_Work to complete:_ The expected answer is a bare count of the lines in the data below that contain "Google".

===== Given entries

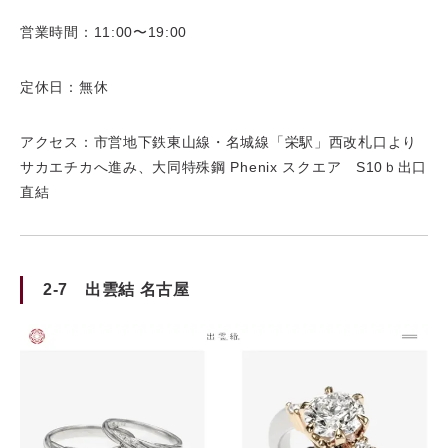
営業時間：11:00〜19:00
定休日：無休
アクセス：市営地下鉄東山線・名城線「栄駅」西改札口より
サカエチカへ進み、大同特殊鋼 Phenix スクエア S10ｂ出口
直結
2-7 出雲結 名古屋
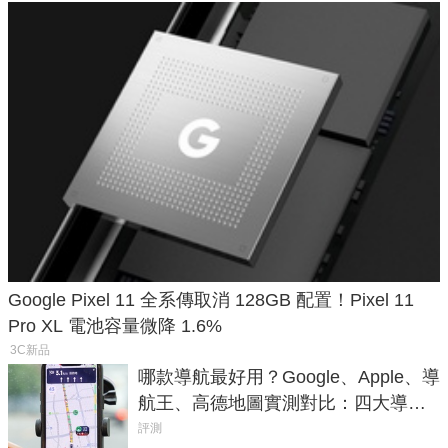
Google Pixel 11 全系傳取消 128GB 配置！Pixel 11
Pro XL 電池容量微降 1.6%
3C新品
哪款導航最好用？Google、Apple、導
航王、高德地圖實測對比：四大導航
實測懶人包
評測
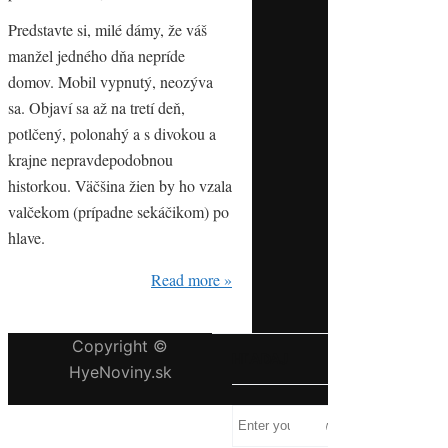
Predstavte si, milé dámy, že váš
manžel jedného dňa nepríde
domov. Mobil vypnutý, neozýva
sa. Objaví sa až na tretí deň,
potlčený, polonahý a s divokou a
krajne nepravdepodobnou
historkou. Väčšina žien by ho vzala
valčekom (prípadne sekáčikom) po
hlave.
Read more »
Copyright ©
HĽADAJ
HyeNoviny.sk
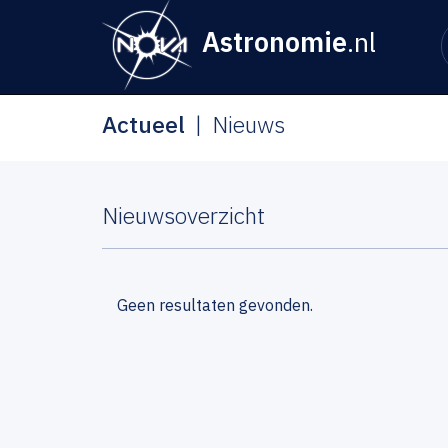
Astronomie
.nl
Actueel
Nieuws
Nieuwsoverzicht
Geen resultaten gevonden.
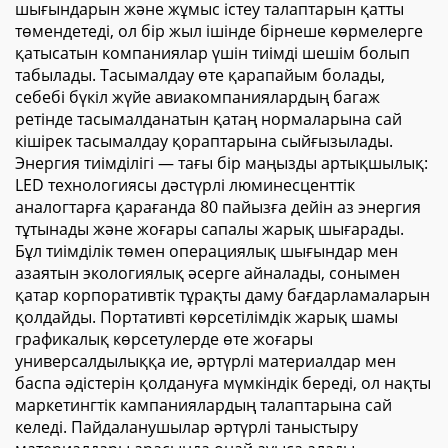
шығындарын және жұмыс істеу талаптарын қатты
төмендетеді, ол бір жыл ішінде бірнеше көрмелерге
қатысатын компаниялар үшін тиімді шешім болып
табылады. Тасымалдау өте қарапайым болады,
себебі бүкіл жүйе авиакомпаниялардың багаж
ретінде тасымалданатын қатаң нормаларына сай
кішірек тасымалдау қораптарына сыйғызылады.
Энергия тиімділігі — тағы бір маңызды артықшылық:
LED технологиясы дәстүрлі люминесценттік
аналогтарға қарағанда 80 пайызға дейін аз энергия
тұтынады және жоғары сапалы жарық шығарады.
Бұл тиімділік төмен операциялық шығындар мен
азаятын экологиялық әсерге айналады, сонымен
қатар корпоративтік тұрақты даму бағдарламаларын
қолдайды. Портативті көрсетілімдік жарық шамы
графикалық көрсетулерде өте жоғары
универсалдылыққа ие, әртүрлі материалдар мен
баспа әдістерін қолдануға мүмкіндік береді, ол нақты
маркетингтік кампаниялардың талаптарына сай
келеді. Пайдаланушылар әртүрлі таныстыру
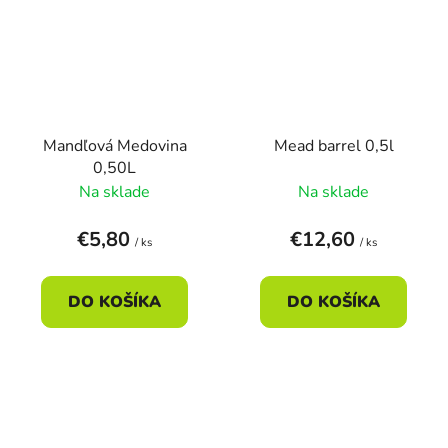
Mandľová Medovina
Mead barrel 0,5l
0,50L
Na sklade
Na sklade
€5,80
€12,60
/ ks
/ ks
DO KOŠÍKA
DO KOŠÍKA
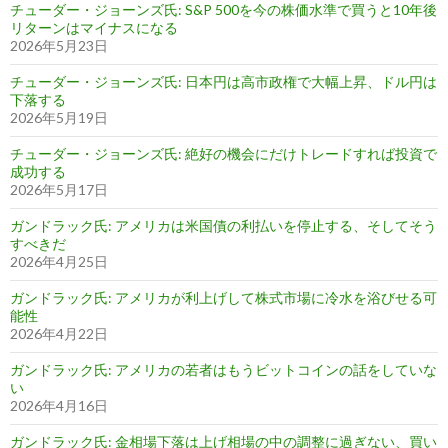
チューダー・ジョーンズ氏: S&P 500を今の株価水準で買うと10年後
リターンはマイナスになる
2026年5月23日
チューダー・ジョーンズ氏: 日本円は高市政権で大幅上昇、ドル円は
下落する
2026年5月19日
チューダー・ジョーンズ氏: 絶好の機会にだけトレードすれば投資で
成功する
2026年5月17日
ガンドラック氏: アメリカは米国債の利払いを停止する、そしてそう
すべきだ
2026年4月25日
ガンドラック氏: アメリカが利上げして株式市場に冷水を浴びせる可
能性
2026年4月22日
ガンドラック氏: アメリカの若者はもうビットコインの話をしていな
い
2026年4月16日
ガンドラック氏: 金相場下落は上げ相場の中の調整に過ぎない、買い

==========

_Response for this exercise:_ 2